A carcass of a juvenile woolly rhinoceros, found in permafrost in august 2020 on the banks of the Tirekhtyakh river in the region of Yakutia in eastern Siberia, Russia, is seen in this undated handout photo obtained by Reuters on Dec. 30, 2020. (Department for the Study of Mammoth Fauna of the Academy of Sciences of the Republic of Sakha (Yakutia) via REUTERS)

Historically high temperatures in the normally icy region have revealed perfectly -preserved fossils that had previously been buried under thousands of years of thick ice.
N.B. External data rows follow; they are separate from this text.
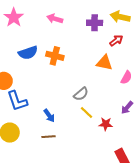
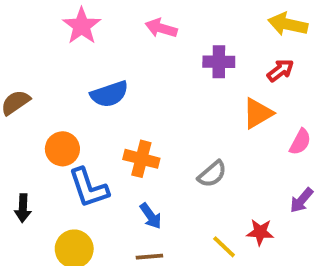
purple cross: (95, 23) -> (219, 62), moved
orange cross: (55, 56) -> (141, 159), moved
orange triangle: (104, 63) -> (258, 113), turned -42
yellow line: (87, 112) -> (224, 247), moved

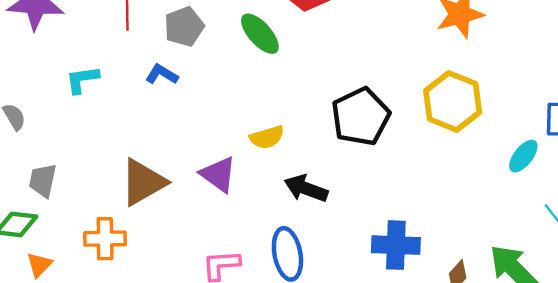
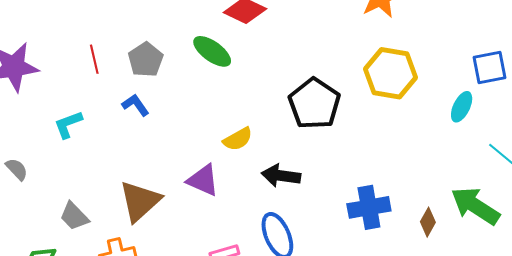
blue L-shape: (162, 74) -> (135, 105), turned 36
gray trapezoid: (43, 180) -> (74, 216), moved, turned -44

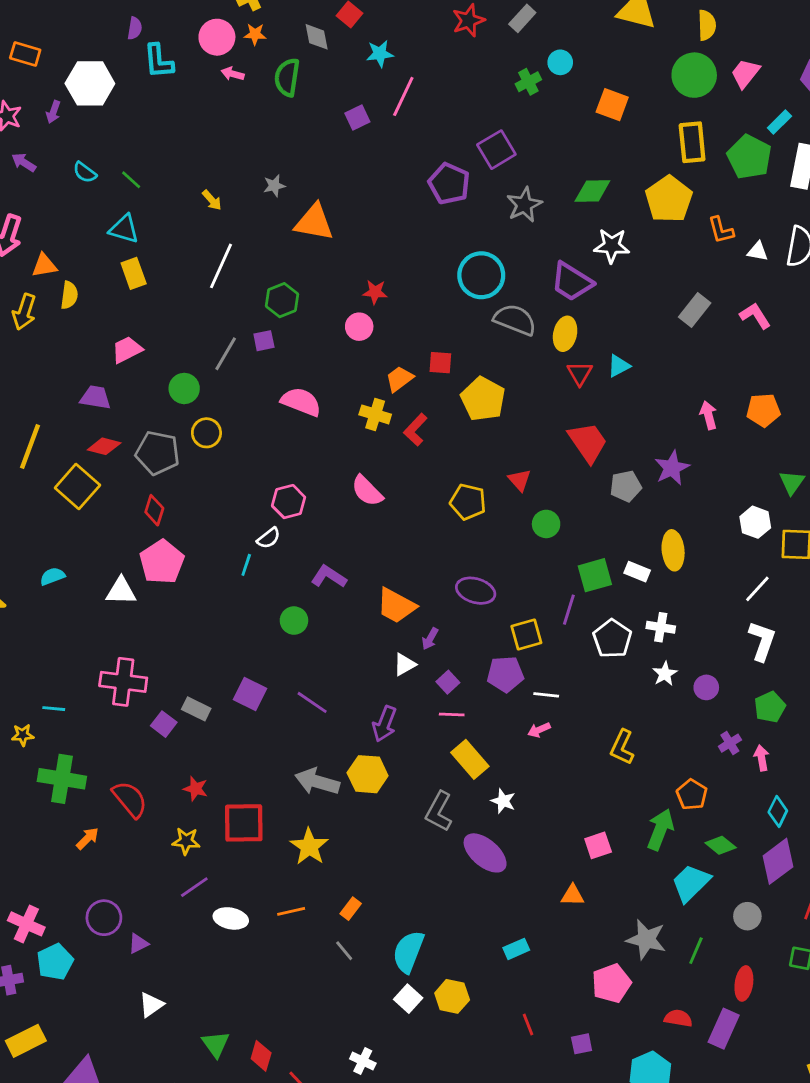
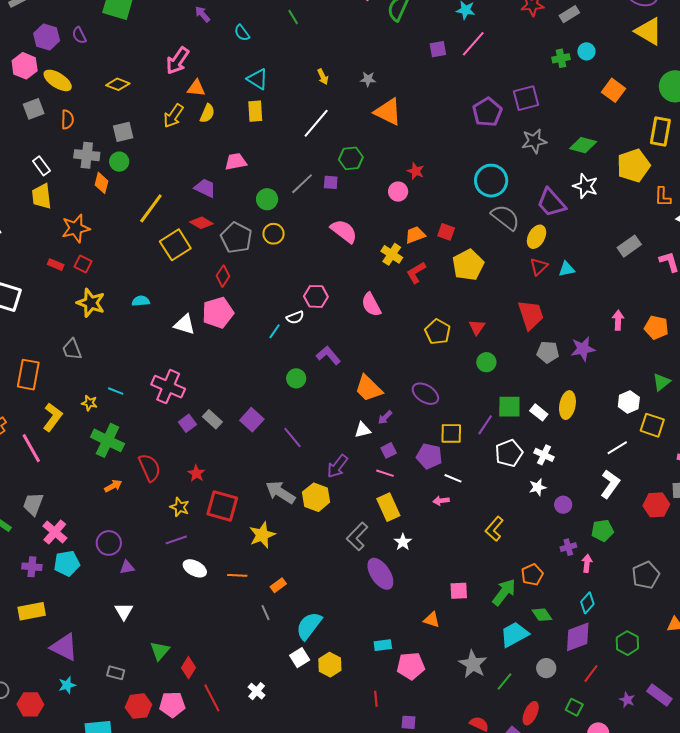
green line: (131, 180) -> (293, 17), moved
pink pentagon: (611, 983) -> (411, 666), moved
white triangle: (151, 1005) -> (124, 611), turned -42

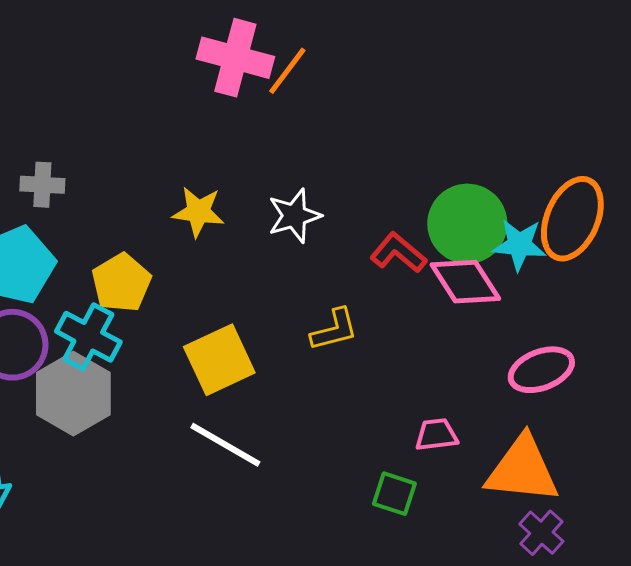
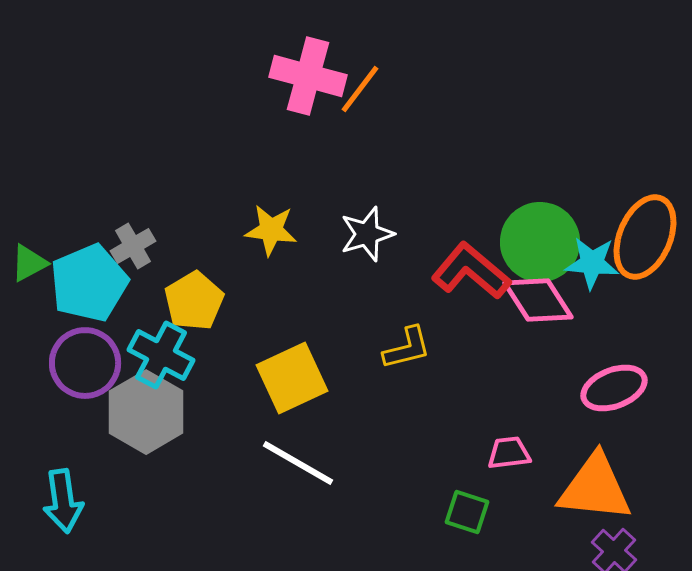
gray cross: (42, 185) -> (133, 246), moved, turned -33
red L-shape: (398, 253) -> (471, 271), size x1.4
This past summer, shortly before the remains were found, record-high temperatures were recorded in towns around the Arctic Circle.

"Temperatures soared 10 degrees Celsius (18 degrees Fahrenheit) above average last month in Siberia, home to much of Earth's permafrost, as the world experienced its warmest May on record," according to the European Union's climate monitoring network.

AccuWeather Meteorologist Maura Kelly wrote in June that the prolonged period of heat triggered the melting of permafrost across northern Siberia.

"The record-high temperatures in May followed a record-breaking start to 2020 across Russia," she wrote at the time in a story for AccuWeather.com. "Temperatures from January to April across the country averaged about 6 degrees Celsius (11 degrees Fahrenheit) above normal."

Recently, the new woolly rhino fossil was transported to scientists for further tests thanks to newly built ice roads in Yakutia. In the coming years, the slowly receding ice layer is sure to unveil even more frozen puzzle pieces, continually assembling the jigsaw of our ancestors and generations of previously hidden life.

Related:

Miner strikes a 57,000-year-old treasure more precious than gold
42,000-year-old specimen believed to be 'best preserved Ice Age animal ever found in the world'
Melting snow reveals 800-year-old penguin mummies in Antarctica

Keep checking back on AccuWeather.com and stay tuned to the AccuWeather Network on DirecTV, Frontier and Verizon Fios.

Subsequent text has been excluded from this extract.